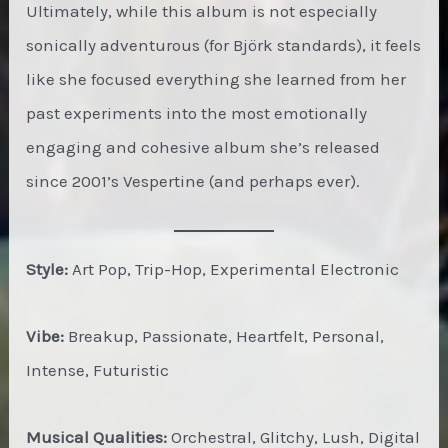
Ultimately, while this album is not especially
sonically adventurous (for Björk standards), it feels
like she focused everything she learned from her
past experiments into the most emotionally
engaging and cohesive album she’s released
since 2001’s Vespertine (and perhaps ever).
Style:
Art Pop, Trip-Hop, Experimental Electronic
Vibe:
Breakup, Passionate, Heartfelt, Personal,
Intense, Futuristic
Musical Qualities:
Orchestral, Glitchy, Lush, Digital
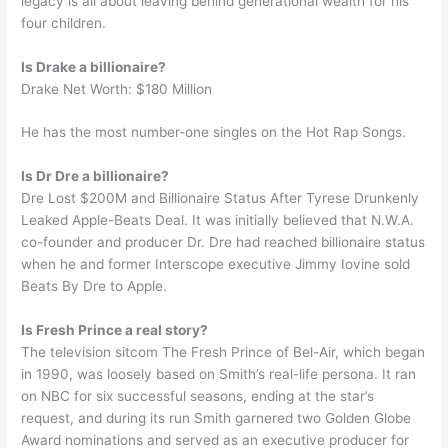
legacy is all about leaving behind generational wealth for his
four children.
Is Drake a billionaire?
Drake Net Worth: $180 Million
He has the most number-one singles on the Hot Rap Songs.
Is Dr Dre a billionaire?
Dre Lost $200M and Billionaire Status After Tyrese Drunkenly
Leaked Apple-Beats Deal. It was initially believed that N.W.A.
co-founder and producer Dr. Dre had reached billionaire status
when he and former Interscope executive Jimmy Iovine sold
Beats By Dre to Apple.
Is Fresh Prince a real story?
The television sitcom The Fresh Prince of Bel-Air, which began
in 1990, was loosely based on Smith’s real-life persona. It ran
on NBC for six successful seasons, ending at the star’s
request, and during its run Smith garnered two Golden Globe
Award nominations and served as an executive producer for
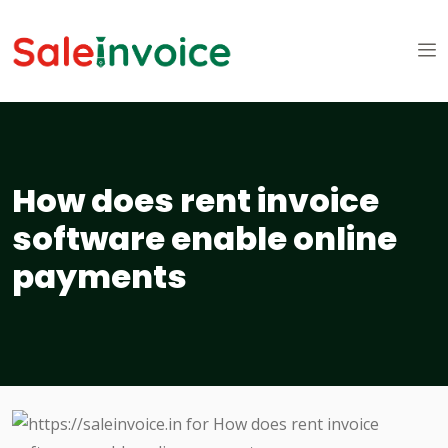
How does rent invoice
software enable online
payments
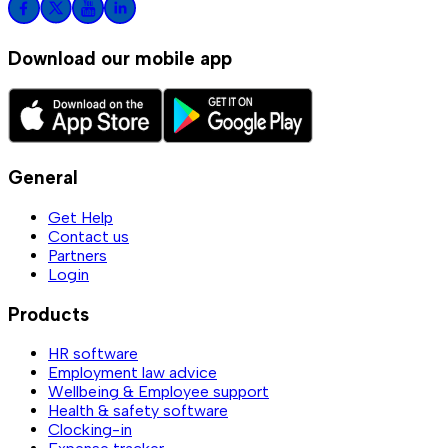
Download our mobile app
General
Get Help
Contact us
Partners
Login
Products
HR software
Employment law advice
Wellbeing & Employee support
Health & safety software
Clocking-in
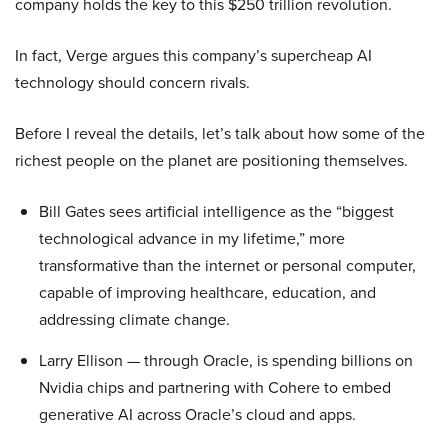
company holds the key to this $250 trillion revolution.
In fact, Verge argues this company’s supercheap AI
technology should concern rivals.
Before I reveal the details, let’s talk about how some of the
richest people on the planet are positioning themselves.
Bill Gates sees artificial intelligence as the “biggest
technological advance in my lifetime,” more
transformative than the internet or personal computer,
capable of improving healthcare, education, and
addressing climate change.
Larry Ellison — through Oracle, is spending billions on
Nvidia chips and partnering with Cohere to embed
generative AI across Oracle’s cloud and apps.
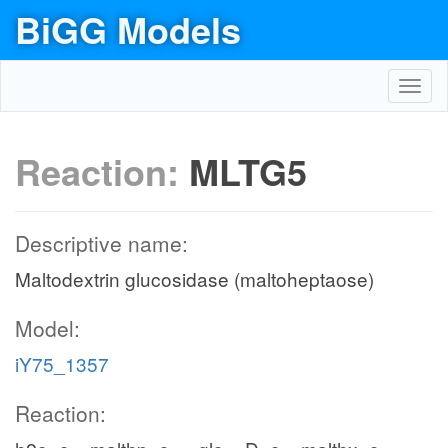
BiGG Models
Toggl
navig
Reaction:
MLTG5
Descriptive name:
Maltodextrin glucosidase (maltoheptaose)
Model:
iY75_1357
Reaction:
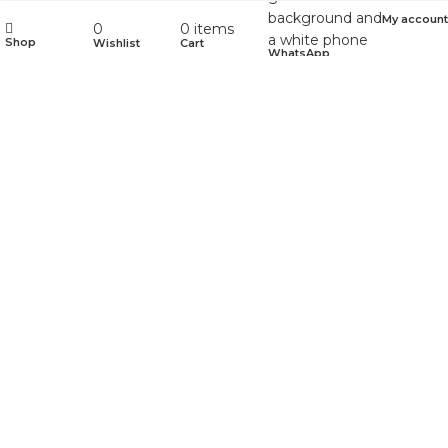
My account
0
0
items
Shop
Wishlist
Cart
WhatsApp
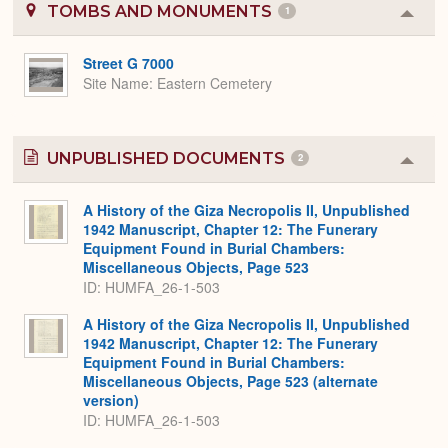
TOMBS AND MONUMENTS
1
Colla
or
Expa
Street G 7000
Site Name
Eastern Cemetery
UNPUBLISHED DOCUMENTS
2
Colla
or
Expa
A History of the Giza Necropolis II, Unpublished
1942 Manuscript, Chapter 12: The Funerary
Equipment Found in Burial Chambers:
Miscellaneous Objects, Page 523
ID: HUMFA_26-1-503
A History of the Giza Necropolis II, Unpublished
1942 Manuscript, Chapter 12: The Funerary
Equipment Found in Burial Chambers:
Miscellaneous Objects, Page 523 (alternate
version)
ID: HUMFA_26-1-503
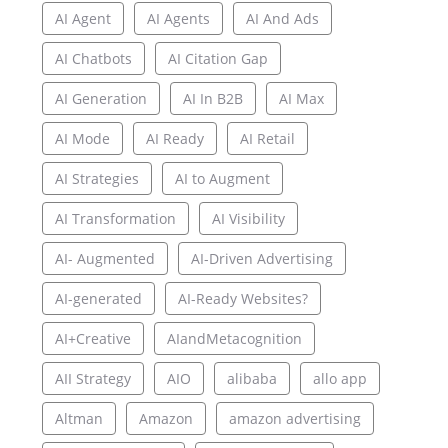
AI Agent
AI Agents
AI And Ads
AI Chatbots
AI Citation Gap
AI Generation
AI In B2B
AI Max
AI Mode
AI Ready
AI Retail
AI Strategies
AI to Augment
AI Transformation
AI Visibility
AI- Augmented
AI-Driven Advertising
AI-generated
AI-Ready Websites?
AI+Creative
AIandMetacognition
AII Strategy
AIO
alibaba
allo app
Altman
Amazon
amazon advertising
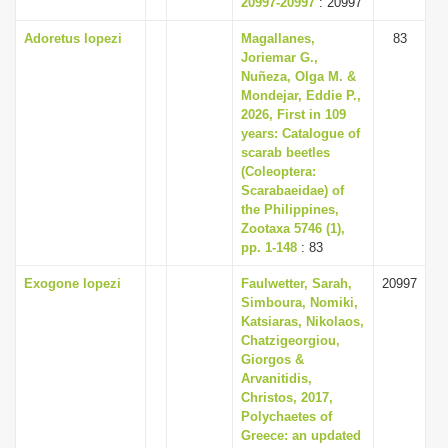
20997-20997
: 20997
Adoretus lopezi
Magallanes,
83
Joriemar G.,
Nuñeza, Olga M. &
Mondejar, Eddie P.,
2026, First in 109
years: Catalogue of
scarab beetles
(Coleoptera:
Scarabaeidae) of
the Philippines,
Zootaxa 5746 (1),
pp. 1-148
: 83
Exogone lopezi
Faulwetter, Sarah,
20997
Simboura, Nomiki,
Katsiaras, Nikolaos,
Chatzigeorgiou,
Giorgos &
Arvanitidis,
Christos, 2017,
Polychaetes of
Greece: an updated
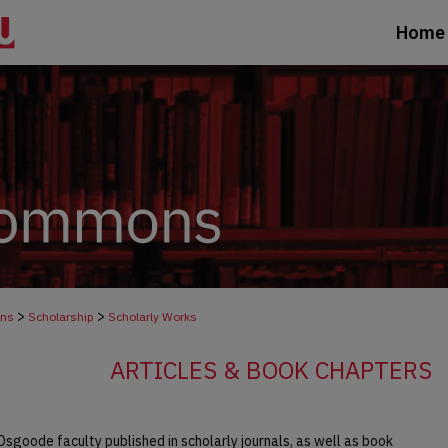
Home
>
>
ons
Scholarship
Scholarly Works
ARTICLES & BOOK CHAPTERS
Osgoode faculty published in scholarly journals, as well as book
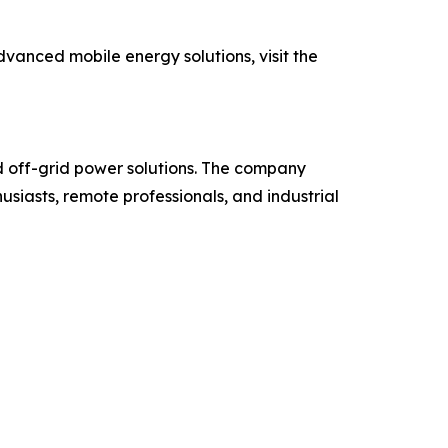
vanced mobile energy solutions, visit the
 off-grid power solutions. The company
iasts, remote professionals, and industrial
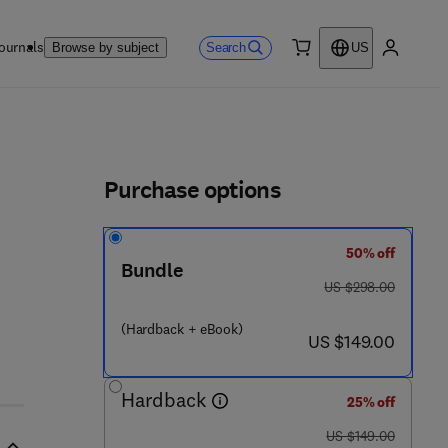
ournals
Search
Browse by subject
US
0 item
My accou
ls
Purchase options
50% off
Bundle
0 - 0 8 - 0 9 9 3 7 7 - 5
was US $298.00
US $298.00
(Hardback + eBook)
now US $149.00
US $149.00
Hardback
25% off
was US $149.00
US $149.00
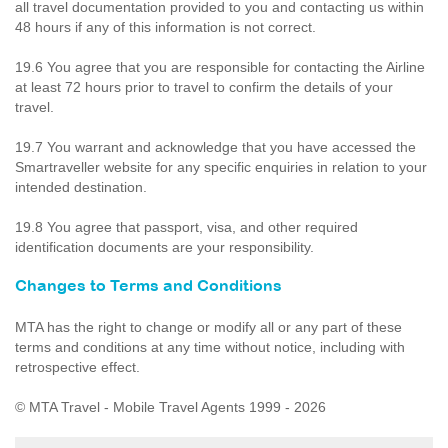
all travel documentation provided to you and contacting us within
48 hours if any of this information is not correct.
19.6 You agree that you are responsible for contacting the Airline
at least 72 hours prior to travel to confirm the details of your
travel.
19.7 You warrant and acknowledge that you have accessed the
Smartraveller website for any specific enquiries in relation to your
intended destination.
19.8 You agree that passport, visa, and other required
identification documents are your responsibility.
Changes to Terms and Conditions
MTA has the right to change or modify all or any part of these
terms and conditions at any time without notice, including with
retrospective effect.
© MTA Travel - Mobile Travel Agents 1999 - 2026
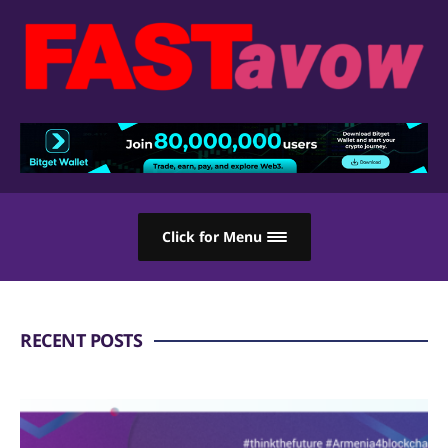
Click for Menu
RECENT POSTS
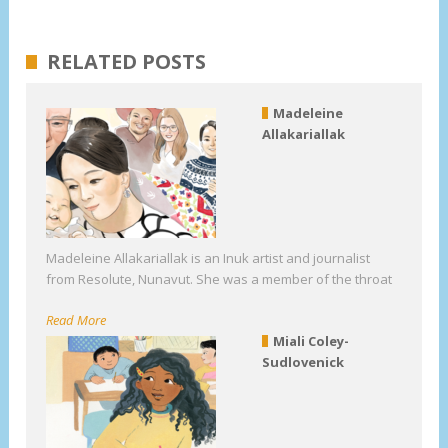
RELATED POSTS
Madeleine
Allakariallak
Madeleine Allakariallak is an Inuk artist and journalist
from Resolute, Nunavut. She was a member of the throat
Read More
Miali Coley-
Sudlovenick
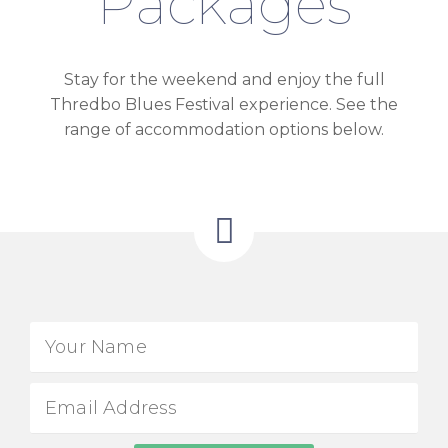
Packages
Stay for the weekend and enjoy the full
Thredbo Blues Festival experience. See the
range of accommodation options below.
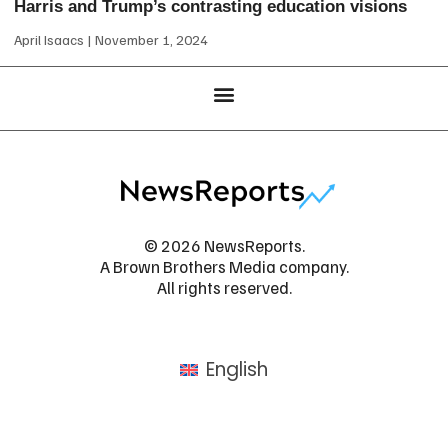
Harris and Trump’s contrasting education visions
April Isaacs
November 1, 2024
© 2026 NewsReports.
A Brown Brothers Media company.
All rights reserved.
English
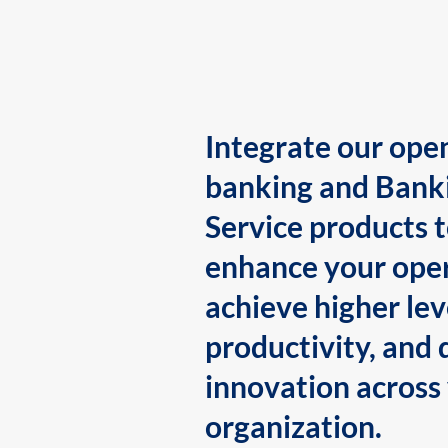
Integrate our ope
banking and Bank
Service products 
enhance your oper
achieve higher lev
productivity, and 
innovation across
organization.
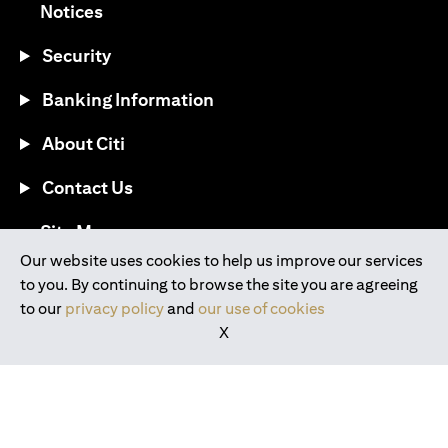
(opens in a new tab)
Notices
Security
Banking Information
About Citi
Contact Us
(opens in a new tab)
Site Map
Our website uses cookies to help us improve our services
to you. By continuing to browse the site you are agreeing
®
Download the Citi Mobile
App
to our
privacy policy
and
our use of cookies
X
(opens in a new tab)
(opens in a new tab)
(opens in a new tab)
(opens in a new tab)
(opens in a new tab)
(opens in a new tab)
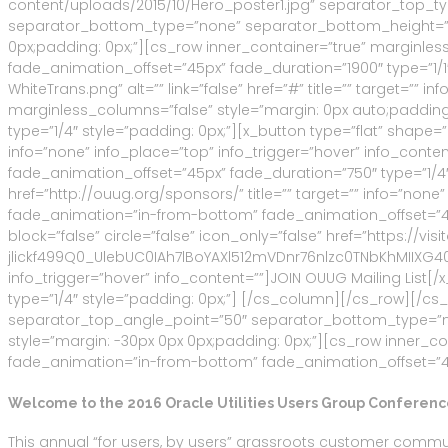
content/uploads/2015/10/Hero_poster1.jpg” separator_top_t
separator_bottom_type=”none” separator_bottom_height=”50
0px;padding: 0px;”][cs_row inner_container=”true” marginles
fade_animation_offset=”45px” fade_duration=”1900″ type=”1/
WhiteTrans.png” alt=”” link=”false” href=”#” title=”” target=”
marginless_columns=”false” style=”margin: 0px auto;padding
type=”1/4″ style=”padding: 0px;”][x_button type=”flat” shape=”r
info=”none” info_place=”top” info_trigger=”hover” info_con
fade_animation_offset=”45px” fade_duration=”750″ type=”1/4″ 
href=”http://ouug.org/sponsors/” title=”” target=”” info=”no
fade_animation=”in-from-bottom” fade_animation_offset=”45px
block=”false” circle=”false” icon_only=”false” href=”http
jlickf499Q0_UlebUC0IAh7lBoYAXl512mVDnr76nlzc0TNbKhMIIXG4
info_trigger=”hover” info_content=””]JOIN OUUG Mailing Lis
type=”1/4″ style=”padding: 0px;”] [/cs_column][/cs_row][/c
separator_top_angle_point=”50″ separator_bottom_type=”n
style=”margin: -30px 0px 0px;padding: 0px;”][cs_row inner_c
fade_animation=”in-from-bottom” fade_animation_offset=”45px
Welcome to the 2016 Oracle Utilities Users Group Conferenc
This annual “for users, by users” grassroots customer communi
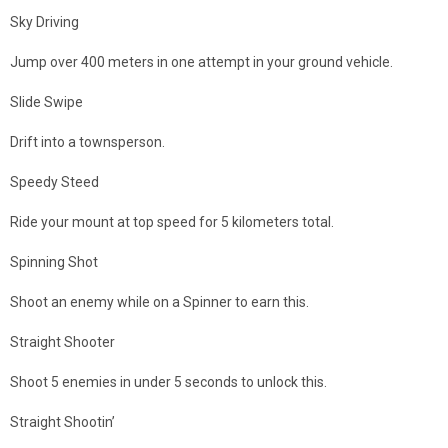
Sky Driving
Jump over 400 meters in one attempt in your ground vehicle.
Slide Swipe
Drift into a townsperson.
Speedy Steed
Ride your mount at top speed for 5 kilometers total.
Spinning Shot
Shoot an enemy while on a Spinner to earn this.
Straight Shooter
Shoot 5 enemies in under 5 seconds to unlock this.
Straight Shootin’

========

• **Problem details**: Print each entry precisely as written; the pictures stay out.

• **Written response**:
Ultimately, while this album is not especially
sonically adventurous (for Björk standards), it feels
like she focused everything she learned from her
past experiments into the most emotionally
engaging and cohesive album she’s released
since 2001’s Vespertine (and perhaps ever).
Style:
Art Pop, Trip-Hop, Experimental Electronic
Vibe:
Breakup, Passionate, Heartfelt, Personal,
Intense, Futuristic
Musical Qualities:
Orchestral, Glitchy, Lush, Digital
legacy is all about leaving behind generational wealth for his
four children.
Is Drake a billionaire?
Drake Net Worth: $180 Million
He has the most number-one singles on the Hot Rap Songs.
Is Dr Dre a billionaire?
Dre Lost $200M and Billionaire Status After Tyrese Drunkenly
Leaked Apple-Beats Deal. It was initially believed that N.W.A.
co-founder and producer Dr. Dre had reached billionaire status
when he and former Interscope executive Jimmy Iovine sold
Beats By Dre to Apple.
Is Fresh Prince a real story?
The television sitcom The Fresh Prince of Bel-Air, which began
in 1990, was loosely based on Smith’s real-life persona. It ran
on NBC for six successful seasons, ending at the star’s
request, and during its run Smith garnered two Golden Globe
Award nominations and served as an executive producer for
How does rent invoice
software enable online
payments
Download our mobile app
General
Get Help
Contact us
Partners
Login
Products
HR software
Employment law advice
Wellbeing & Employee support
Health & safety software
Clocking-in
company holds the key to this $250 trillion revolution.
In fact, Verge argues this company’s supercheap AI
technology should concern rivals.
Before I reveal the details, let’s talk about how some of the
richest people on the planet are positioning themselves.
Bill Gates sees artificial intelligence as the “biggest
technological advance in my lifetime,” more
transformative than the internet or personal computer,
capable of improving healthcare, education, and
addressing climate change.
Larry Ellison — through Oracle, is spending billions on
Nvidia chips and partnering with Cohere to embed
generative AI across Oracle’s cloud and apps.
BiGG Models
Toggl
navig
Reaction:
MLTG5
Descriptive name:
Maltodextrin glucosidase (maltoheptaose)
Model:
iY75_1357
Reaction:
My account
0
0
items
Shop
Wishlist
Cart
WhatsApp
TOMBS AND MONUMENTS
1
Colla
or
Expa
Street G 7000
Site Name
Eastern Cemetery
UNPUBLISHED DOCUMENTS
2
Colla
or
Expa
A History of the Giza Necropolis II, Unpublished
1942 Manuscript, Chapter 12: The Funerary
Equipment Found in Burial Chambers:
Miscellaneous Objects, Page 523
ID: HUMFA_26-1-503
A History of the Giza Necropolis II, Unpublished
1942 Manuscript, Chapter 12: The Funerary
Equipment Found in Burial Chambers:
Miscellaneous Objects, Page 523 (alternate
version)
ID: HUMFA_26-1-503
AI Agent
AI Agents
AI And Ads
AI Chatbots
AI Citation Gap
AI Generation
AI In B2B
AI Max
AI Mode
AI Ready
AI Retail
AI Strategies
AI to Augment
AI Transformation
AI Visibility
AI- Augmented
AI-Driven Advertising
AI-generated
AI-Ready Websites?
AI+Creative
AIandMetacognition
AII Strategy
AIO
alibaba
allo app
Altman
Amazon
amazon advertising
20997-20997
: 20997
Adoretus lopezi
Magallanes,
83
Joriemar G.,
Nuñeza, Olga M. &
Mondejar, Eddie P.,
2026, First in 109
years: Catalogue of
scarab beetles
(Coleoptera:
Scarabaeidae) of
the Philippines,
Zootaxa 5746 (1),
pp. 1-148
: 83
Exogone lopezi
Faulwetter, Sarah,
20997
Simboura, Nomiki,
Katsiaras, Nikolaos,
Chatzigeorgiou,
Giorgos &
Arvanitidis,
Christos, 2017,
Polychaetes of
Greece: an updated
Home
>
>
ons
Scholarship
Scholarly Works
ARTICLES & BOOK CHAPTERS
Osgoode faculty published in scholarly journals, as well as book
vanced mobile energy solutions, visit the
 off-grid power solutions. The company
iasts, remote professionals, and industrial
ournals
Search
Browse by subject
US
0 item
My accou
ls
Purchase options
50% off
Bundle
0 - 0 8 - 0 9 9 3 7 7 - 5
was US $298.00
US $298.00
(Hardback + eBook)
now US $149.00
US $149.00
Hardback
25% off
was US $149.00
US $149.00
all travel documentation provided to you and contacting us within
48 hours if any of this information is not correct.
19.6 You agree that you are responsible for contacting the Airline
at least 72 hours prior to travel to confirm the details of your
travel.
19.7 You warrant and acknowledge that you have accessed the
Smartraveller website for any specific enquiries in relation to your
intended destination.
19.8 You agree that passport, visa, and other required
identification documents are your responsibility.
Changes to Terms and Conditions
MTA has the right to change or modify all or any part of these
terms and conditions at any time without notice, including with
retrospective effect.
© MTA Travel - Mobile Travel Agents 1999 - 2026
Click for Menu
RECENT POSTS
RELATED POSTS
Madeleine
Allakariallak
Madeleine Allakariallak is an Inuk artist and journalist
from Resolute, Nunavut. She was a member of the throat
Read More
Miali Coley-
Sudlovenick
Packages
Stay for the weekend and enjoy the full
Thredbo Blues Festival experience. See the
range of accommodation options below.
Harris and Trump’s contrasting education visions
April Isaacs
November 1, 2024
© 2026 NewsReports.
A Brown Brothers Media company.
All rights reserved.
English
Integrate our ope
banking and Bank
Service products 
enhance your oper
achieve higher lev
productivity, and 
innovation across
organization.
(opens in a new tab)
Notices
Security
Banking Information
About Citi
Contact Us
(opens in a new tab)
Site Map
Our website uses cookies to help us improve our services
to you. By continuing to browse the site you are agreeing
®
Download the Citi Mobile
App
to our
privacy policy
and
our use of cookies
X
(opens in a new tab)
(opens in a new tab)
(opens in a new tab)
(opens in a new tab)
(opens in a new tab)
(opens in a new tab)
content/uploads/2015/10/Hero_poster1.jpg” separator_top_t
separator_bottom_type=”none” separator_bottom_height=”50
0px;padding: 0px;”][cs_row inner_container=”true” marginles
fade_animation_offset=”45px” fade_duration=”1900″ type=”1/
WhiteTrans.png” alt=”” link=”false” href=”#” title=”” target=”
marginless_columns=”false” style=”margin: 0px auto;padding
type=”1/4″ style=”padding: 0px;”][x_button type=”flat” shape=”r
info=”none” info_place=”top” info_trigger=”hover” info_con
fade_animation_offset=”45px” fade_duration=”750″ type=”1/4″ 
href=”http://ouug.org/sponsors/” title=”” target=”” info=”no
fade_animation=”in-from-bottom” fade_animation_offset=”45px
block=”false” circle=”false” icon_only=”false” href=”http
jlickf499Q0_UlebUC0IAh7lBoYAXl512mVDnr76nlzc0TNbKhMIIXG4
info_trigger=”hover” info_content=””]JOIN OUUG Mailing Lis
type=”1/4″ style=”padding: 0px;”] [/cs_column][/cs_row][/c
separator_top_angle_point=”50″ separator_bottom_type=”n
style=”margin: -30px 0px 0px;padding: 0px;”][cs_row inner_c
fade_animation=”in-from-bottom” fade_animation_offset=”45px
Welcome to the 2016 Oracle Utilities Users Group Conferenc
This annual “for users, by users” grassroots customer communi
Sky Driving
Jump over 400 meters in one attempt in your ground vehicle.
Slide Swipe
Drift into a townsperson.
Speedy Steed
Ride your mount at top speed for 5 kilometers total.
Spinning Shot
Shoot an enemy while on a Spinner to earn this.
Straight Shooter
Shoot 5 enemies in under 5 seconds to unlock this.
Straight Shootin’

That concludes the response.